BEGIN RECORDS FOR THE EXERCISE

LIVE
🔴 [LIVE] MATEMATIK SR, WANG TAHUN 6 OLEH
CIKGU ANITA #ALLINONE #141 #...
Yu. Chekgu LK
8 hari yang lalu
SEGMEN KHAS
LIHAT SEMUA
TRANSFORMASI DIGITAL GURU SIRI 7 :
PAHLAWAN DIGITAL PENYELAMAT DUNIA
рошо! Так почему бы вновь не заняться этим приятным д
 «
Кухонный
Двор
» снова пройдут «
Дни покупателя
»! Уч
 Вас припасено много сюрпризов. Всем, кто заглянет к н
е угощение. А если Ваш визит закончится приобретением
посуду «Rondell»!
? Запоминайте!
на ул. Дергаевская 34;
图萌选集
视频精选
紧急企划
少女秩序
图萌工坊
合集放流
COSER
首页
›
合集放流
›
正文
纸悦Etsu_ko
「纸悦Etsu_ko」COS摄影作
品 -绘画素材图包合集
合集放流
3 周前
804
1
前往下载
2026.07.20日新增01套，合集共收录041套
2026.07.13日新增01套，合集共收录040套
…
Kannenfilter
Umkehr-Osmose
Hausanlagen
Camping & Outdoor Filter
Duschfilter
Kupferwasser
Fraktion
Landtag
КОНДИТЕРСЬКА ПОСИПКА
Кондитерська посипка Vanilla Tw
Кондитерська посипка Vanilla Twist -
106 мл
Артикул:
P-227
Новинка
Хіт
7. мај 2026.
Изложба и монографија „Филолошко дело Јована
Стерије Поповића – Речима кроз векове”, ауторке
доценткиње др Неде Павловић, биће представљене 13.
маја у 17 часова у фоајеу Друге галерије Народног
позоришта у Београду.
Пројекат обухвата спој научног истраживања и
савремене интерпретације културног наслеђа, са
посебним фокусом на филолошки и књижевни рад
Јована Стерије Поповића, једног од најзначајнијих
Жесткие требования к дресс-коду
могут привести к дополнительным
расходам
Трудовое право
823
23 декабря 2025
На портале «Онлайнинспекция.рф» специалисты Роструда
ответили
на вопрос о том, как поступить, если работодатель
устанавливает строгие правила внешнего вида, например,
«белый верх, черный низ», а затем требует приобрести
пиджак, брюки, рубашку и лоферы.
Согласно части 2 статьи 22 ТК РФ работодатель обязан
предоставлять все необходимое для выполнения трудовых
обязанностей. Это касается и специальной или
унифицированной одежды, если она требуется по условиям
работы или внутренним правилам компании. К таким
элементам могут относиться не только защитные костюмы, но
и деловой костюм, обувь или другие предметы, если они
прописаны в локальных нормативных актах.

END RECORDS FOR THE EXERCISE

WHAT TO WORK ON: Write out every line of the data exactly, leaving nothing out.

COMPLETED TASK:
LIVE
🔴 [LIVE] MATEMATIK SR, WANG TAHUN 6 OLEH
CIKGU ANITA #ALLINONE #141 #...
Yu. Chekgu LK
8 hari yang lalu
SEGMEN KHAS
LIHAT SEMUA
TRANSFORMASI DIGITAL GURU SIRI 7 :
PAHLAWAN DIGITAL PENYELAMAT DUNIA
рошо! Так почему бы вновь не заняться этим приятным д
 «
Кухонный
Двор
» снова пройдут «
Дни покупателя
»! Уч
 Вас припасено много сюрпризов. Всем, кто заглянет к н
е угощение. А если Ваш визит закончится приобретением
посуду «Rondell»!
? Запоминайте!
на ул. Дергаевская 34;
图萌选集
视频精选
紧急企划
少女秩序
图萌工坊
合集放流
COSER
首页
›
合集放流
›
正文
纸悦Etsu_ko
「纸悦Etsu_ko」COS摄影作
品 -绘画素材图包合集
合集放流
3 周前
804
1
前往下载
2026.07.20日新增01套，合集共收录041套
2026.07.13日新增01套，合集共收录040套
…
Kannenfilter
Umkehr-Osmose
Hausanlagen
Camping & Outdoor Filter
Duschfilter
Kupferwasser
Fraktion
Landtag
КОНДИТЕРСЬКА ПОСИПКА
Кондитерська посипка Vanilla Tw
Кондитерська посипка Vanilla Twist -
106 мл
Артикул:
P-227
Новинка
Хіт
7. мај 2026.
Изложба и монографија „Филолошко дело Јована
Стерије Поповића – Речима кроз векове”, ауторке
доценткиње др Неде Павловић, биће представљене 13.
маја у 17 часова у фоајеу Друге галерије Народног
позоришта у Београду.
Пројекат обухвата спој научног истраживања и
савремене интерпретације културног наслеђа, са
посебним фокусом на филолошки и књижевни рад
Јована Стерије Поповића, једног од најзначајнијих
Жесткие требования к дресс-коду
могут привести к дополнительным
расходам
Трудовое право
823
23 декабря 2025
На портале «Онлайнинспекция.рф» специалисты Роструда
ответили
на вопрос о том, как поступить, если работодатель
устанавливает строгие правила внешнего вида, например,
«белый верх, черный низ», а затем требует приобрести
пиджак, брюки, рубашку и лоферы.
Согласно части 2 статьи 22 ТК РФ работодатель обязан
предоставлять все необходимое для выполнения трудовых
обязанностей. Это касается и специальной или
унифицированной одежды, если она требуется по условиям
работы или внутренним правилам компании. К таким
элементам могут относиться не только защитные костюмы, но
и деловой костюм, обувь или другие предметы, если они
прописаны в локальных нормативных актах.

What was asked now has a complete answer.